Au Maghreb, c’est ce genre de corpus utilisé et représenté à travers la multiplication des œuvres graphiques dotés d’empreintes colorées qui devient plus un creuset d’implication a l’art traditionnel ethnographique qu’a un phénomène de création artistique. Au cours de mes circonspections d’œuvres en expositions, mon attention restait perplexe devant les insuffisances esthétiques par rapport aux discours démagogiques et philosophiques sur cet art des entre-deux. Cela explique le dilemme, que je ne cesse de débattre avec mes étudiants des beaux arts et de l’université en arts plastiques, qu’il est perpétuel et nécessaire de faire la nuance entre la forme de représentation et la forme d’expression plastique. En peinture, comme en littérature ou en musique, ce n’est ni l’image, ni les mots, ni les paroles qui priment mais c’est l’expression, la poésie, la symphonie qui font des impressions émotionnelles.
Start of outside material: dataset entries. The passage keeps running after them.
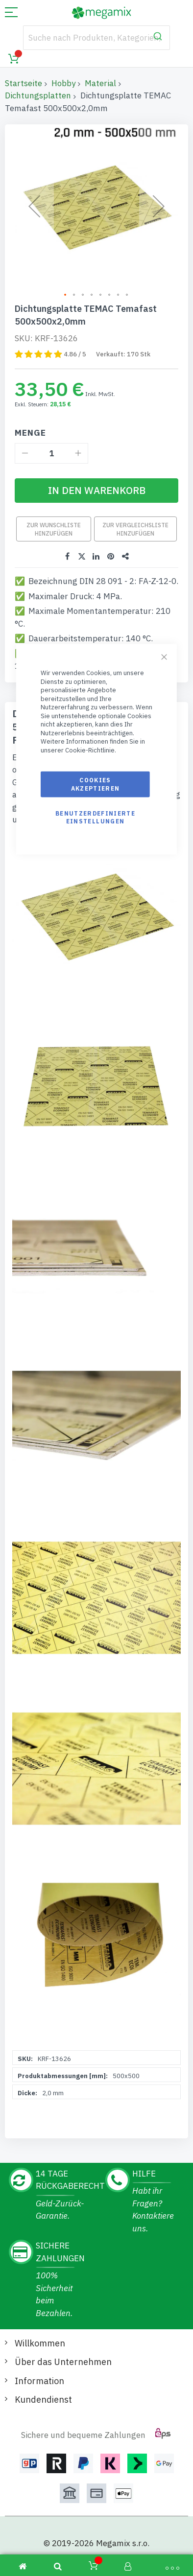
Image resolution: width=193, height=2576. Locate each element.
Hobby (63, 83)
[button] (65, 295)
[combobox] (96, 37)
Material (100, 83)
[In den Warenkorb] (96, 490)
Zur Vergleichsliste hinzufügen (135, 529)
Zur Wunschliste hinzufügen (53, 529)
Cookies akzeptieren (95, 784)
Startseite (23, 83)
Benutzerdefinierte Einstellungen (95, 816)
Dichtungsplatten (38, 95)
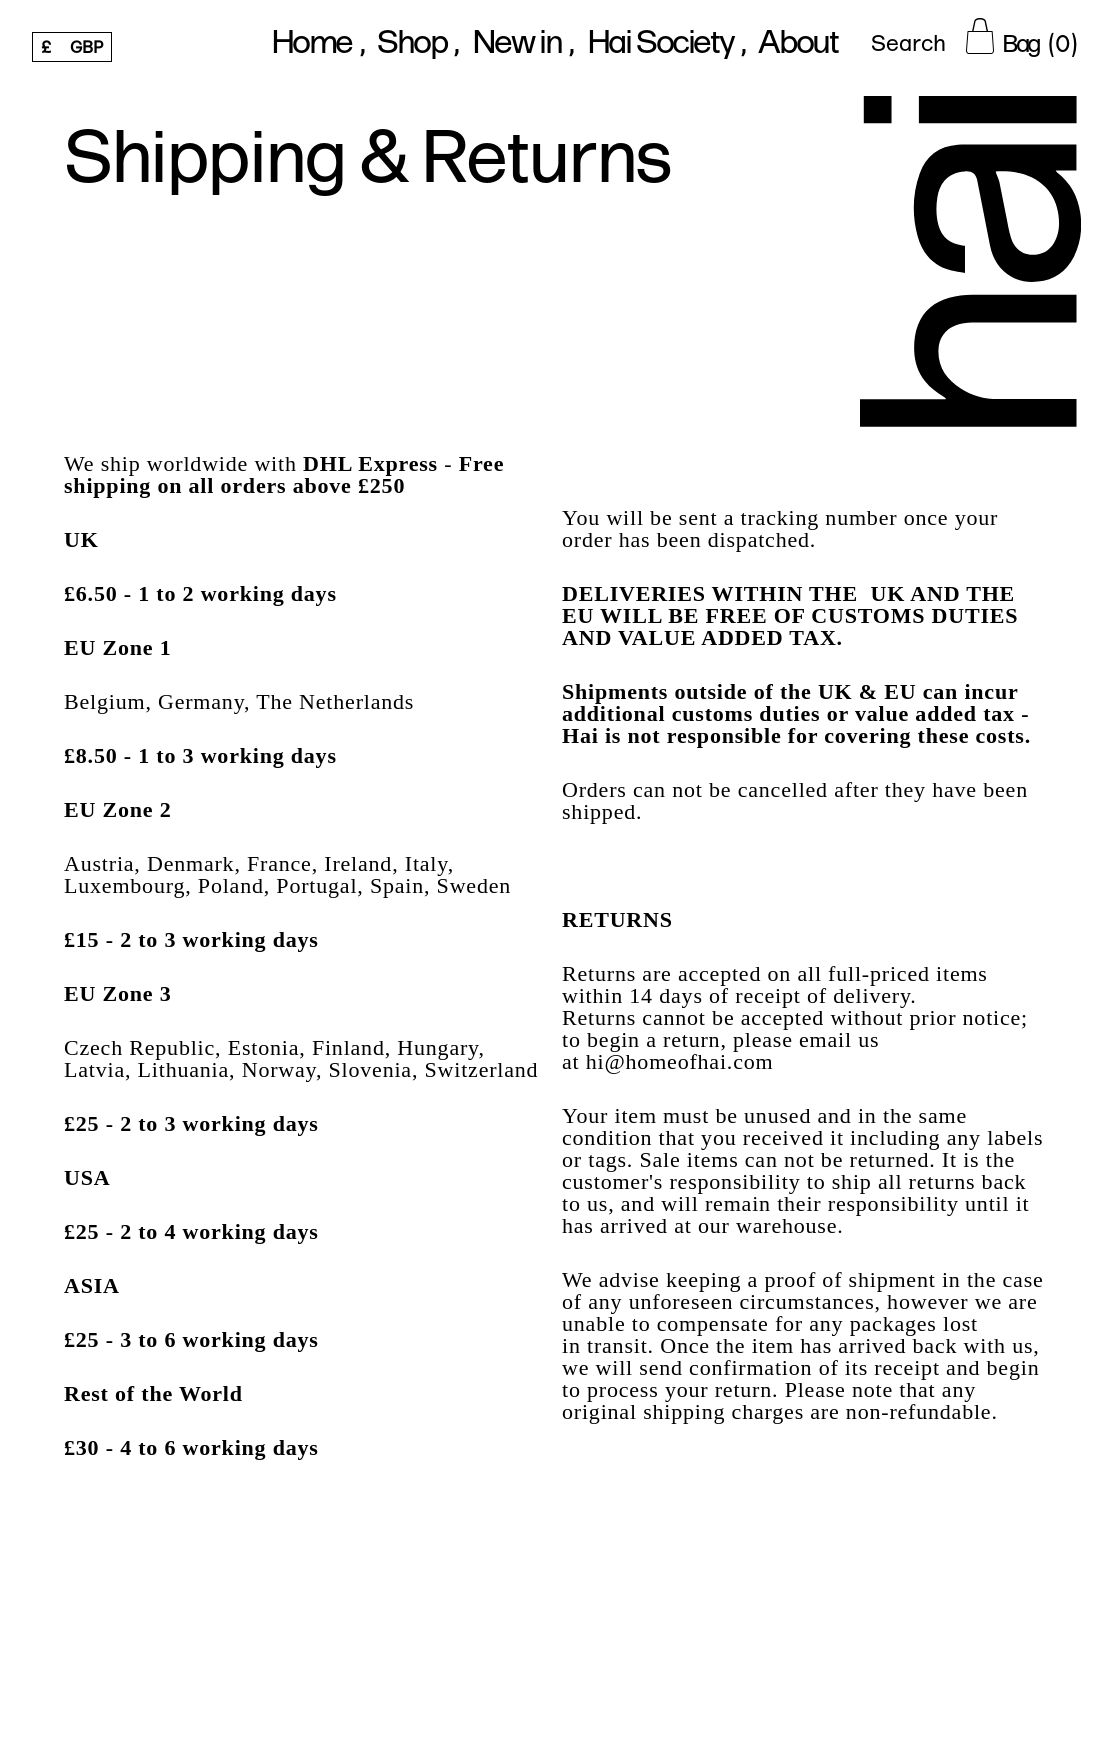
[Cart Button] (1021, 36)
On sait qu’en art visuel, un pictogramme détermine l’objet réel qu’il veut désigner et l’idéogramme suggère l’idée de la chose que l’on veut enseigner. Alors, s’il y a une perspective artistique à une invitation suggestive par ces signes de référence au Maghreb, a contrario de l’art contemporain, il ne peut y avoir d’ancrage qu’en des espaces définis dans leurs géographies respectives. Il serait quand même juste de rappeler que, dès le milieu des années 50 certains peintres du Maghreb, de réputation mondiale comme Guermaz, Gherbaoui, Khadda, Nja Mahdaoui, Cherkaoui commençaient déjà à interagir vers une totale non figuration par accointance avec l’abstraction lyrique de l’école de paris a l’époque. Certains critiques ont affirmé que cette manière de procédure était bien la seule forme qui permis aux artistes d’Afrique du nord à retrouver leur «équilibre» avec leur propre patrimoine immatériel.